Tuttavia, tra le cose che succedevano nel suo universo, poche potevano essere paragonate a una convocazione davanti al Gran Consiglio dei Grigi. Mica si trattava di un qualsiasi consiglio locale: il Gran Consiglio governava l’intero pianeta. E adesso era arrivato fin qui, a Saldak, allo scopo specifico di incontrare Ponter e Adikor, oltre a vedere il computer quantistico che avevano usato due volte (finora) per aprire un varco su un’altra realtà.

Nessun membro del Gran Consiglio era di una generazione successiva alla 143; quindi avevano tutti almeno vent’anni in più di Ponter. Erano formidabili la saggezza, l’esperienza e, sì, quand’erano in giornata, anche la testardaggine di gente così anziana.

Ponter avrebbe potuto lasciar perdere. Nessuno aveva chiesto a lui né ad Adikor di riaprire il varco. Anzi, tranne forse quel gruppetto di donne di Evsoy, nessuno avrebbe avuto nulla da ribattere se i due scienziati avessero dichiarato che il fenomeno era stato aleatorio e non riproducibile.

Ma la possibilità di scambi tra i due tipi di umanità era un’ipotesi troppo accattivante perché Ponter la lasciasse cadere. C’era tanto da guadagnare per entrambi, in uno scambio di informazioni: per esempio, le nozioni neanderthaliane sulla superconduttività in cambio della tecnologia aeronautica gliksin. Ma soprattutto sarebbe stato interessante uno scambio culturale: arte in cambio di arte, per esempio l’epica interativa dibalat contro una tragedia di Shakespeare; una scultura del grande Kaydas contro un dipinto di Leonardo.

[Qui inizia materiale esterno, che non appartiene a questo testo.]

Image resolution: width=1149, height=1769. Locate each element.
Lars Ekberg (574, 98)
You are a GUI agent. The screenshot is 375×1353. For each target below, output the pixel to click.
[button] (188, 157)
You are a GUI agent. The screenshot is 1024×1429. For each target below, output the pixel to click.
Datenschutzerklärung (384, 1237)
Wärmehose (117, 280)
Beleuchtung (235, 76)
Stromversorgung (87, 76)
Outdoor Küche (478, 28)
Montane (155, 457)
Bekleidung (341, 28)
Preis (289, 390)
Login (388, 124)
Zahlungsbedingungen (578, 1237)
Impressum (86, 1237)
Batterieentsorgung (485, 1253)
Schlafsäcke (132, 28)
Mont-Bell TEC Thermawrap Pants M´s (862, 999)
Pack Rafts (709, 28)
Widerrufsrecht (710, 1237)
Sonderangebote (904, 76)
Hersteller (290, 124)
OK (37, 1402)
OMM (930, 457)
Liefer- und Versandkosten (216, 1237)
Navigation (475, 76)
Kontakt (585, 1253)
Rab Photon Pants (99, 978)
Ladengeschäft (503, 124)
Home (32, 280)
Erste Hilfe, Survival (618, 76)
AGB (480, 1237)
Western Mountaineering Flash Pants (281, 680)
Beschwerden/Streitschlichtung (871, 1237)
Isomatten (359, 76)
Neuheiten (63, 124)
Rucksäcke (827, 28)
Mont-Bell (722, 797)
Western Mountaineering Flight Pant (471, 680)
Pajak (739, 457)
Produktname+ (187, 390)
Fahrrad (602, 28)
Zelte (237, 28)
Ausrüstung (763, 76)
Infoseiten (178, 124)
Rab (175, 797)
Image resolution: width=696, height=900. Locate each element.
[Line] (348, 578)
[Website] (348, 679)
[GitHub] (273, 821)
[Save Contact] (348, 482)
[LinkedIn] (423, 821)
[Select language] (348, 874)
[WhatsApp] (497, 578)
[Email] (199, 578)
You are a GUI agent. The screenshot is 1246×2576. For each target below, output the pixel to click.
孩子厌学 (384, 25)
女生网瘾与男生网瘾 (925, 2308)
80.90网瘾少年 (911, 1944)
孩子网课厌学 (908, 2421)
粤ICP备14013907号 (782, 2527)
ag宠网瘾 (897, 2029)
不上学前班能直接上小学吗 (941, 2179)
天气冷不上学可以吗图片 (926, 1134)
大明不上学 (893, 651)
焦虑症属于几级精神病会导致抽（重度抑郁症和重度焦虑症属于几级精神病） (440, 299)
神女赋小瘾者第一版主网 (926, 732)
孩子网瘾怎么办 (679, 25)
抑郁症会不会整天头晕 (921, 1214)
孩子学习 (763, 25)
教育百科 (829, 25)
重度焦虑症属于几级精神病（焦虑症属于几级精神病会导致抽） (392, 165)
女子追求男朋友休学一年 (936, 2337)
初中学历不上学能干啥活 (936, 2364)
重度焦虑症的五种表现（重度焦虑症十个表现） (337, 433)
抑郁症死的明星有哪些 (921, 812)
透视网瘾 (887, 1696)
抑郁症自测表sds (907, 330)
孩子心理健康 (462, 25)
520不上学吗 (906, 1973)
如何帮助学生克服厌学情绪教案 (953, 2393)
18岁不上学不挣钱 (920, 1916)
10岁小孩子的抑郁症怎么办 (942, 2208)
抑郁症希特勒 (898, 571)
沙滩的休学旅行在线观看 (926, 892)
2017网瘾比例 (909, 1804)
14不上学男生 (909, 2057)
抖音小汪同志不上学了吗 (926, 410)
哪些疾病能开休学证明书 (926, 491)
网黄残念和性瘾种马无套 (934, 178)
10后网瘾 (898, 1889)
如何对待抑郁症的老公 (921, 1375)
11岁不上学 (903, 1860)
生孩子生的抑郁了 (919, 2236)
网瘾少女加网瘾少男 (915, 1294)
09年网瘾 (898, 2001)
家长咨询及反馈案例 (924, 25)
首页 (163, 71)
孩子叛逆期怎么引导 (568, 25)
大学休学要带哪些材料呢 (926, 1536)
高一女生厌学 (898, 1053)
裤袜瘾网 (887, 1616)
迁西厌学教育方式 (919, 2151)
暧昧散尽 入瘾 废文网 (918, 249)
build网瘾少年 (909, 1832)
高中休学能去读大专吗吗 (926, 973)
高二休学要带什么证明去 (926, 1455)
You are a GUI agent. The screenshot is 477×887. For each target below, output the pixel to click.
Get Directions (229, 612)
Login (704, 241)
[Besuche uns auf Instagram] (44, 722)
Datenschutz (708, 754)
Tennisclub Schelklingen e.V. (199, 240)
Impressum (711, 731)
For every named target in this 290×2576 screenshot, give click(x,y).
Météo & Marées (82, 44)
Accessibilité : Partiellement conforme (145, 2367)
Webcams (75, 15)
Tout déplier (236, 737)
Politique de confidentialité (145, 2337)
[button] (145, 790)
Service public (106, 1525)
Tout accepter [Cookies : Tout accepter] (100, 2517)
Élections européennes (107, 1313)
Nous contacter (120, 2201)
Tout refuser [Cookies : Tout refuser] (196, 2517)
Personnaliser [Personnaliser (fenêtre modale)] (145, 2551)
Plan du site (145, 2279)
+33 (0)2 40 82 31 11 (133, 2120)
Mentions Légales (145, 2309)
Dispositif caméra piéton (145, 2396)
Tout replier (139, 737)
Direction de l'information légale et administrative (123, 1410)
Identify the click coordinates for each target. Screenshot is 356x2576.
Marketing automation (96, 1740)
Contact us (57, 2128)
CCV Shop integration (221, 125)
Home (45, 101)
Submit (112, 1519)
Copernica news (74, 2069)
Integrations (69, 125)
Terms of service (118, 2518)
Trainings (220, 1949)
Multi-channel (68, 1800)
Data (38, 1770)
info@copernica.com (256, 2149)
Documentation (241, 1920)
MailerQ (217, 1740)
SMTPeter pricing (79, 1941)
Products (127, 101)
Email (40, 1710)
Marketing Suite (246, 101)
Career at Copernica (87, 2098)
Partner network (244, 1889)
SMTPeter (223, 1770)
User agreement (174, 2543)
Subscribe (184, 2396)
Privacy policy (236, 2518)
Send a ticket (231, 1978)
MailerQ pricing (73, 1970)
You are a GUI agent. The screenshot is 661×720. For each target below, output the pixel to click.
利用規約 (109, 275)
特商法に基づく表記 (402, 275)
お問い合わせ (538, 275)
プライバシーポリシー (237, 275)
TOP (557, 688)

Ponter non dubitava che a spingerlo fossero solo nobili motivazioni. Personalmente, non aveva da guadagnarci molto a riaprire il varco. Be’, certo, Mary. Ma era assai improbabile che lei provasse un autentico, profondo interesse per una persona così diversa, un uomo tanto più peloso dei maschi gliksin, tanto più forzuto; un uomo con una doppia arcata sopracciliare che gli faceva da tettoia sugli occhi che, per giunta, erano gialli, anziché azzurri come quelli di Mary o marroni come quelli di tanti gliksin.